Task data below:

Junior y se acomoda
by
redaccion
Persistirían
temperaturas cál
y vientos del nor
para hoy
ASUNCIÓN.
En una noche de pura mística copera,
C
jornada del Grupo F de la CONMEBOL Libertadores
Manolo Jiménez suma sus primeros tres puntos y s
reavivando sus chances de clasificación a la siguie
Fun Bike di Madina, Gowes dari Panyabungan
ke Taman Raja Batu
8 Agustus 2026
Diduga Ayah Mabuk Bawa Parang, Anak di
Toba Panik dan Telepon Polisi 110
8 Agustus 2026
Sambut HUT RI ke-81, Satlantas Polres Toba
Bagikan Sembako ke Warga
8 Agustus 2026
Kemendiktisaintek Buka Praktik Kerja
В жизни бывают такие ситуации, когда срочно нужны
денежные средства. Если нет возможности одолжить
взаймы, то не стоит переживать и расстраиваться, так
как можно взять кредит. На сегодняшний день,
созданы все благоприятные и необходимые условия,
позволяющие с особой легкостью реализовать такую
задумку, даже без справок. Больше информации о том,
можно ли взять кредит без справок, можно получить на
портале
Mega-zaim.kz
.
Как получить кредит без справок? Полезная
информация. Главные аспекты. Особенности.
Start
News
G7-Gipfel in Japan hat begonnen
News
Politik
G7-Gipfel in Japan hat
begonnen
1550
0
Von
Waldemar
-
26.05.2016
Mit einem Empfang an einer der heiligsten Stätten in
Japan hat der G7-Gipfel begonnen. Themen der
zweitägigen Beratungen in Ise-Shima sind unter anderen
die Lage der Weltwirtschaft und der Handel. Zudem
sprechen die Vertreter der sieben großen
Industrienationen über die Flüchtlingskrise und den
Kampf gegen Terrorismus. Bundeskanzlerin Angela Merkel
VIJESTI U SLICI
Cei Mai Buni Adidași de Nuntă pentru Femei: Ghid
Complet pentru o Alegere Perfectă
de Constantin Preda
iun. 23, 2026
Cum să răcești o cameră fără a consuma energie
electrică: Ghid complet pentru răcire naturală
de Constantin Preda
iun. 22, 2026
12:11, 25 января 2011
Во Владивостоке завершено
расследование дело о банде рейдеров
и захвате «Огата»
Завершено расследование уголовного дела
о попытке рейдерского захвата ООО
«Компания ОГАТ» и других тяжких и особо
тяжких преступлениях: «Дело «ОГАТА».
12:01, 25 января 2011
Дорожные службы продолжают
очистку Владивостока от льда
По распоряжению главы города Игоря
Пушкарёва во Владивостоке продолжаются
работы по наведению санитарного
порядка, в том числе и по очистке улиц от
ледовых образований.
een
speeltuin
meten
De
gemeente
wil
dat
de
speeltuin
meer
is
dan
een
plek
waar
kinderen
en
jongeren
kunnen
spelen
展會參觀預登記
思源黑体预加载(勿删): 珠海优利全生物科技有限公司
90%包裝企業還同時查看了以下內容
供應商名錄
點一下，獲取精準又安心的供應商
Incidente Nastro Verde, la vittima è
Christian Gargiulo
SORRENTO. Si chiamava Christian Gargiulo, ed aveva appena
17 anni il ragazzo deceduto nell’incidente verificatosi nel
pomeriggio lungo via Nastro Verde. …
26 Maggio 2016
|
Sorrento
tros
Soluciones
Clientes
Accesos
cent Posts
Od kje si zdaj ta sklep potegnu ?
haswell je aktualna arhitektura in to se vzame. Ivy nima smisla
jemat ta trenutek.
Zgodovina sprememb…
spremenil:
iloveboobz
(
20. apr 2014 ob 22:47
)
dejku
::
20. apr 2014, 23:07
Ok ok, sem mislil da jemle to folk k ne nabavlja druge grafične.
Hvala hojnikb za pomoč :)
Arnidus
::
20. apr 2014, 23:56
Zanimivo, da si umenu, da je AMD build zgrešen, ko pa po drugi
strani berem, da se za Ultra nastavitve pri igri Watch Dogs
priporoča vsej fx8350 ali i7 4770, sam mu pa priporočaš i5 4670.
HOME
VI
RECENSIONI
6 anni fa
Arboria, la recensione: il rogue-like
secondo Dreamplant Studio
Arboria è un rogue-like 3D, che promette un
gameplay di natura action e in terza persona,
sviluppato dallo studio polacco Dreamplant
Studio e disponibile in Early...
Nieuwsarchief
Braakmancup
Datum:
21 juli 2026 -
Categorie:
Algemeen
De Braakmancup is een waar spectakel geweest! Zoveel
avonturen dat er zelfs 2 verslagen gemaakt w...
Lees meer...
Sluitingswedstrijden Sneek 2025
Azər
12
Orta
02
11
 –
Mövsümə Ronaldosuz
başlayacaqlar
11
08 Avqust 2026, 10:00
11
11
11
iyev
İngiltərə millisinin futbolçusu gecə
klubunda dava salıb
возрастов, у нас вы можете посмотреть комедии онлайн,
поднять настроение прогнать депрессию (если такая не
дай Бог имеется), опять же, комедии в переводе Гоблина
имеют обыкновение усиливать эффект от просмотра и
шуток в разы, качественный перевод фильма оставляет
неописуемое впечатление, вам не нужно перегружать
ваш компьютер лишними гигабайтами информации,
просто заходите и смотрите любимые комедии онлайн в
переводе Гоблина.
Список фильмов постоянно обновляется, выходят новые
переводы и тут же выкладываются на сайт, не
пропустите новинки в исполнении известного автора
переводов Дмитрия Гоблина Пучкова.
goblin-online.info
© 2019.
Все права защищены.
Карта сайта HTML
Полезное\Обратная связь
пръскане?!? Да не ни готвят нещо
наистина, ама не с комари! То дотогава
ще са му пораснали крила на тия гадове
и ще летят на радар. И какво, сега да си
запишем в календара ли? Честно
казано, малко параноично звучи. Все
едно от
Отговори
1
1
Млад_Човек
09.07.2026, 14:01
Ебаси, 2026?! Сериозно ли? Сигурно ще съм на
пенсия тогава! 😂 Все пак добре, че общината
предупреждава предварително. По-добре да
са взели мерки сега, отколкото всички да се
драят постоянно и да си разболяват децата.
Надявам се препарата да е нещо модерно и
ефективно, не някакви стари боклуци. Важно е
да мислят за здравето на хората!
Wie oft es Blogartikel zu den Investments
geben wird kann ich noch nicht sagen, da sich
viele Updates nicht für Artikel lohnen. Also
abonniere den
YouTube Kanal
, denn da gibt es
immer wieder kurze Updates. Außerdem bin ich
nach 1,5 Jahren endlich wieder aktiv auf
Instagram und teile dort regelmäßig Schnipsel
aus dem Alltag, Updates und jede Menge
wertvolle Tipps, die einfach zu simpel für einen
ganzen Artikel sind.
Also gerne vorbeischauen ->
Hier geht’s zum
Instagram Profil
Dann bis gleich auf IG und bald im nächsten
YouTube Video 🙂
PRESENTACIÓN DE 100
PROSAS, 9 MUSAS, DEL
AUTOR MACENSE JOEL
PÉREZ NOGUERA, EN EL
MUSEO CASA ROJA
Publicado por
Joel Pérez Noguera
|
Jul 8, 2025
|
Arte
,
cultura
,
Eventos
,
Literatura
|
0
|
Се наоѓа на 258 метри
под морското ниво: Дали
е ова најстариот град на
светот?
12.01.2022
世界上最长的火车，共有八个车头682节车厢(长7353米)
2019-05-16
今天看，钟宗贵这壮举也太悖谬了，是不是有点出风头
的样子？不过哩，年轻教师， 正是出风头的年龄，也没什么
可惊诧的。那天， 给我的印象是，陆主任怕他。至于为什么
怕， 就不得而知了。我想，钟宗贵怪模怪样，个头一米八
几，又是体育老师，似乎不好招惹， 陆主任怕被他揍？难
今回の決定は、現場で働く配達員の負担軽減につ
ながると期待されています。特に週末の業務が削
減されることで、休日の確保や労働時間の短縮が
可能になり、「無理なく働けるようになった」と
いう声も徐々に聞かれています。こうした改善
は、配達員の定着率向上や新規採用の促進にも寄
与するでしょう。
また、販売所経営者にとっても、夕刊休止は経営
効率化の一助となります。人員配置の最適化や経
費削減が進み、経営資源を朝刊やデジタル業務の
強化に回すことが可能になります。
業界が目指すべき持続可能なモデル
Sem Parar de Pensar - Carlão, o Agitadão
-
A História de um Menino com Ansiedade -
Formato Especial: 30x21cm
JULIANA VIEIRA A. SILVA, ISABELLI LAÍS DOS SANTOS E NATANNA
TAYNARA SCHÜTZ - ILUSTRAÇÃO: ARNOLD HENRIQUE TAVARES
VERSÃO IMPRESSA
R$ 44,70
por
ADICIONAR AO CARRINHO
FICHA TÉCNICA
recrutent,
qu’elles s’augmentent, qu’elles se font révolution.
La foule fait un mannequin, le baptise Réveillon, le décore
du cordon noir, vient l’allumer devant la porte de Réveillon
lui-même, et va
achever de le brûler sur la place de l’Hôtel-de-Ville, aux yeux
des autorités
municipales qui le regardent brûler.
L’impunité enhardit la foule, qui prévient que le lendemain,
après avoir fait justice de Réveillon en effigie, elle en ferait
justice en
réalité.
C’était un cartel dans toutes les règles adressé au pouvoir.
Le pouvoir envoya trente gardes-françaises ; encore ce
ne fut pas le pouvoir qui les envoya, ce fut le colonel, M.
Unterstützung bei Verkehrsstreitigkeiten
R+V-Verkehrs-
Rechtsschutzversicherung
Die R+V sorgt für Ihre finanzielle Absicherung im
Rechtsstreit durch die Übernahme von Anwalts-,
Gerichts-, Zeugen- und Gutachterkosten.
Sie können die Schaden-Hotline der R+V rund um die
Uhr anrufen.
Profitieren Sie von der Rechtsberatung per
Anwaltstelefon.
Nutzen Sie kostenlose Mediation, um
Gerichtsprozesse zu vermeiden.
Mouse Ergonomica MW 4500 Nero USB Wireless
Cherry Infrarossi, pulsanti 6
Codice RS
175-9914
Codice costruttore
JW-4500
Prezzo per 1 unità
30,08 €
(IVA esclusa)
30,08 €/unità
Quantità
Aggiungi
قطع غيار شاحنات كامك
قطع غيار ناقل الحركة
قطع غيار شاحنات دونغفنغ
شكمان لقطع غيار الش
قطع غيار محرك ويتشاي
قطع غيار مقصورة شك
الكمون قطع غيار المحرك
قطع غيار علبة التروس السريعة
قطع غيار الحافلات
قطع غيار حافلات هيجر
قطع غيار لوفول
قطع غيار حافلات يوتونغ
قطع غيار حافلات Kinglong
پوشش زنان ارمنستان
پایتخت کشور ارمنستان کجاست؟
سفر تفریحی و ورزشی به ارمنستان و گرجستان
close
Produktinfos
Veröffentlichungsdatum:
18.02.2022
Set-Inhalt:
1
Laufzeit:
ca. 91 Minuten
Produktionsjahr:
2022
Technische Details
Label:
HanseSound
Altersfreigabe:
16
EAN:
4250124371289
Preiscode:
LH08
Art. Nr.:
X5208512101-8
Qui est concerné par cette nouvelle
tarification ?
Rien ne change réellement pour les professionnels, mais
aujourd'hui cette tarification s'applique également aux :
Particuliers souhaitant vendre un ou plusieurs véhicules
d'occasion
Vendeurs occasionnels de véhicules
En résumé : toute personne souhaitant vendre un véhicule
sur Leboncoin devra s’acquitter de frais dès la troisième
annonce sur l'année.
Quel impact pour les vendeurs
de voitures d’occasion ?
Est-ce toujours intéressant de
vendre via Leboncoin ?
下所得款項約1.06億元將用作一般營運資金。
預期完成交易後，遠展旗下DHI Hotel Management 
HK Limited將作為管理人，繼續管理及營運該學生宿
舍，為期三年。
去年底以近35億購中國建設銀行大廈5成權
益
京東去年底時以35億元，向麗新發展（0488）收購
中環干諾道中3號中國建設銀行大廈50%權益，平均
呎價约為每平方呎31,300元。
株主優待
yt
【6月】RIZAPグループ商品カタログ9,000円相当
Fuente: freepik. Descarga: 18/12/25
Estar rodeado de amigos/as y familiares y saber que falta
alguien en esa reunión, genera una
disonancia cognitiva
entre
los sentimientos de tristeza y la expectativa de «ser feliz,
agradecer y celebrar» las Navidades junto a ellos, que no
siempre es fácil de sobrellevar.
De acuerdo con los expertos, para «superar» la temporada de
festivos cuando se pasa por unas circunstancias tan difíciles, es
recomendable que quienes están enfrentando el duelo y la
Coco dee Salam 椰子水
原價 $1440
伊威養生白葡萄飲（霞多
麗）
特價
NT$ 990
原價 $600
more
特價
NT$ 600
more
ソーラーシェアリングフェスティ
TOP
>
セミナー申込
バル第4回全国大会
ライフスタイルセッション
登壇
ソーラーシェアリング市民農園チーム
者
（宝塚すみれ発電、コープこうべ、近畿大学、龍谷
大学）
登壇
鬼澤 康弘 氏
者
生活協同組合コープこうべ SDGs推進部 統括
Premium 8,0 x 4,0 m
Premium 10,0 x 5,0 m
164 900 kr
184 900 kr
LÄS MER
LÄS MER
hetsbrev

End of Task data.

__Required work__: Give back exactly the lines from the first line of the records through the line holding "расследование дело о банде рейдеров", including both of those lines and leaving out all others.

__Solution to the exercise__:
Junior y se acomoda
by
redaccion
Persistirían
temperaturas cál
y vientos del nor
para hoy
ASUNCIÓN.
En una noche de pura mística copera,
C
jornada del Grupo F de la CONMEBOL Libertadores
Manolo Jiménez suma sus primeros tres puntos y s
reavivando sus chances de clasificación a la siguie
Fun Bike di Madina, Gowes dari Panyabungan
ke Taman Raja Batu
8 Agustus 2026
Diduga Ayah Mabuk Bawa Parang, Anak di
Toba Panik dan Telepon Polisi 110
8 Agustus 2026
Sambut HUT RI ke-81, Satlantas Polres Toba
Bagikan Sembako ke Warga
8 Agustus 2026
Kemendiktisaintek Buka Praktik Kerja
В жизни бывают такие ситуации, когда срочно нужны
денежные средства. Если нет возможности одолжить
взаймы, то не стоит переживать и расстраиваться, так
как можно взять кредит. На сегодняшний день,
созданы все благоприятные и необходимые условия,
позволяющие с особой легкостью реализовать такую
задумку, даже без справок. Больше информации о том,
можно ли взять кредит без справок, можно получить на
портале
Mega-zaim.kz
.
Как получить кредит без справок? Полезная
информация. Главные аспекты. Особенности.
Start
News
G7-Gipfel in Japan hat begonnen
News
Politik
G7-Gipfel in Japan hat
begonnen
1550
0
Von
Waldemar
-
26.05.2016
Mit einem Empfang an einer der heiligsten Stätten in
Japan hat der G7-Gipfel begonnen. Themen der
zweitägigen Beratungen in Ise-Shima sind unter anderen
die Lage der Weltwirtschaft und der Handel. Zudem
sprechen die Vertreter der sieben großen
Industrienationen über die Flüchtlingskrise und den
Kampf gegen Terrorismus. Bundeskanzlerin Angela Merkel
VIJESTI U SLICI
Cei Mai Buni Adidași de Nuntă pentru Femei: Ghid
Complet pentru o Alegere Perfectă
de Constantin Preda
iun. 23, 2026
Cum să răcești o cameră fără a consuma energie
electrică: Ghid complet pentru răcire naturală
de Constantin Preda
iun. 22, 2026
12:11, 25 января 2011
Во Владивостоке завершено
расследование дело о банде рейдеров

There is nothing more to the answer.